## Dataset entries

++++++++

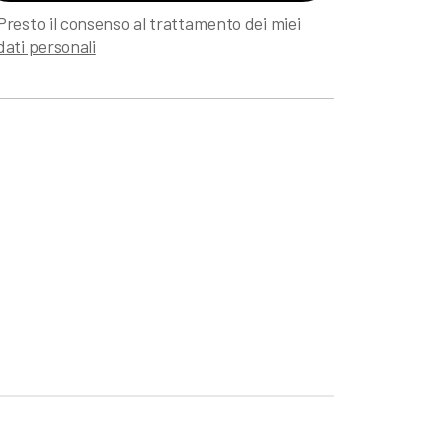
Presto il consenso al trattamento dei miei
dati personali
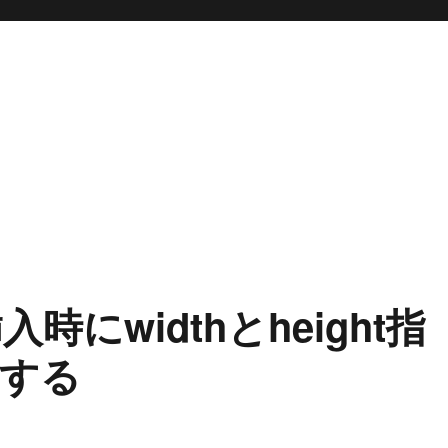
入時にwidthとheight指
する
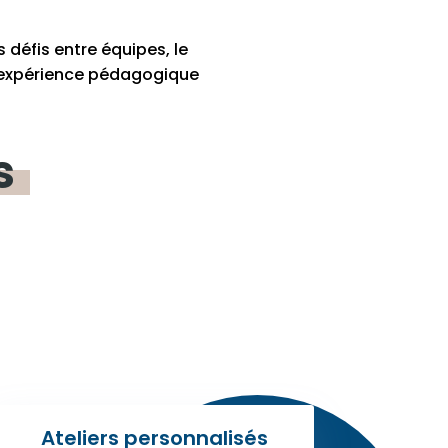
 défis entre équipes, le
ne expérience pédagogique
s
Ateliers personnalisés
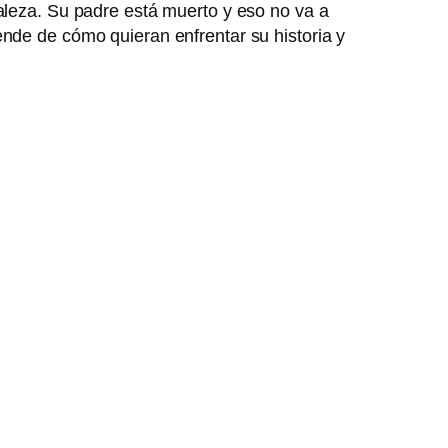
raleza. Su padre está muerto y eso no va a
ende de cómo quieran enfrentar su historia y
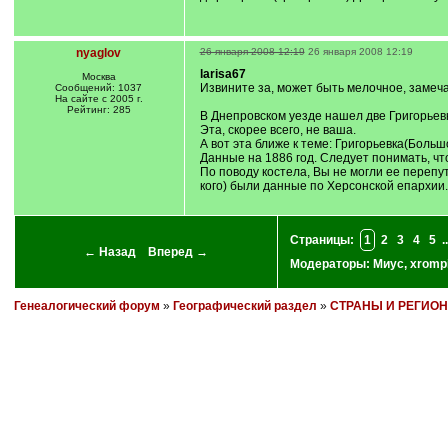
nyaglov
26 января 2008 12:19
26 января 2008 12:19
larisa67
Москва
Извините за, может быть мелочное, замечан
Сообщений: 1037
На сайте с 2005 г.
Рейтинг: 285
В Днепровском уезде нашел две Григорьевки: во
Эта, скорее всего, не ваша.
А вот эта ближе к теме: Григорьевка(Большой 
Данные на 1886 год. Следует понимать, чт
По поводу костела, Вы не могли ее перепут
кого) были данные по Херсонской епархии. 
Страницы:
1
2
3
4
5
..
← Назад
Вперед →
Модераторы:
Миус
,
xromp
Генеалогический форум
»
Географический раздел
»
СТРАНЫ И РЕГИО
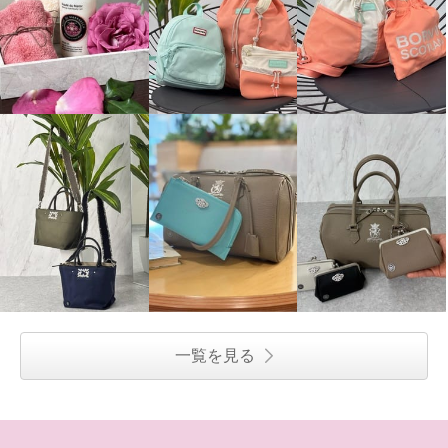
一覧を見る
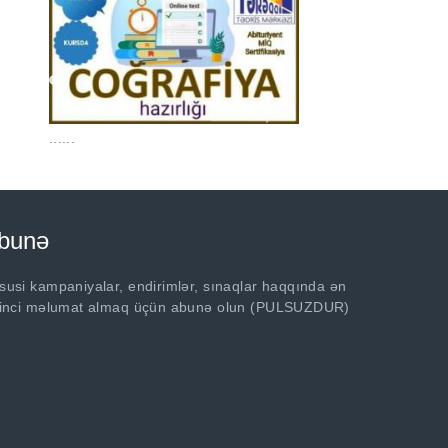
......
bunə
susi kampaniyalar, endirimlər, sınaqlar haqqında ən
rinci məlumat almaq üçün abunə olun (PULSUZDUR)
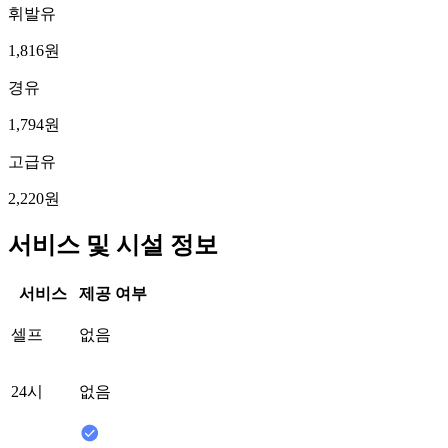
휘발유
1,816원
경유
1,794원
고급유
2,220원
서비스 및 시설 정보
서비스
제공 여부
셀프
없음
24시
없음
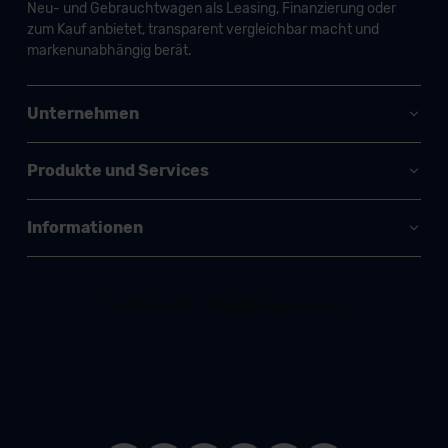
Neu- und Gebrauchtwagen als Leasing, Finanzierung oder
zum Kauf anbietet, transparent vergleichbar macht und
markenunabhängig berät.
Unternehmen
Produkte und Services
Informationen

++++++++

## What the exercise asks
Please repeat, exactly as written, only the lines from the line with "Извините за, может быть мелочное, замечан" to the end of the data, leaving out every picture.

## Response
Извините за, может быть мелочное, замечан
Сообщений: 1037
На сайте с 2005 г.
Рейтинг: 285
В Днепровском уезде нашел две Григорьевки: во
Эта, скорее всего, не ваша.
А вот эта ближе к теме: Григорьевка(Большой 
Данные на 1886 год. Следует понимать, чт
По поводу костела, Вы не могли ее перепут
кого) были данные по Херсонской епархии. 
Страницы:
1
2
3
4
5
..
← Назад
Вперед →
Модераторы:
Миус
,
xromp
Генеалогический форум
»
Географический раздел
»
СТРАНЫ И РЕГИО
一覧を見る
......
bunə
susi kampaniyalar, endirimlər, sınaqlar haqqında ən
rinci məlumat almaq üçün abunə olun (PULSUZDUR)
휘발유
1,816원
경유
1,794원
고급유
2,220원
서비스 및 시설 정보
서비스
제공 여부
셀프
없음
24시
없음
Neu- und Gebrauchtwagen als Leasing, Finanzierung oder
zum Kauf anbietet, transparent vergleichbar macht und
markenunabhängig berät.
Unternehmen
Produkte und Services
Informationen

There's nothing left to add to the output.